**Try it:**
Copy every record exactly, with nothing left out.

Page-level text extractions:
+++

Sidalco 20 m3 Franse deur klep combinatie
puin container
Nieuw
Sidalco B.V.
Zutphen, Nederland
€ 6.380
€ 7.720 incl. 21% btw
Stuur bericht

+++

**Solution to this problem:**
Sidalco 20 m3 Franse deur klep combinatie
puin container
Nieuw
Sidalco B.V.
Zutphen, Nederland
€ 6.380
€ 7.720 incl. 21% btw
Stuur bericht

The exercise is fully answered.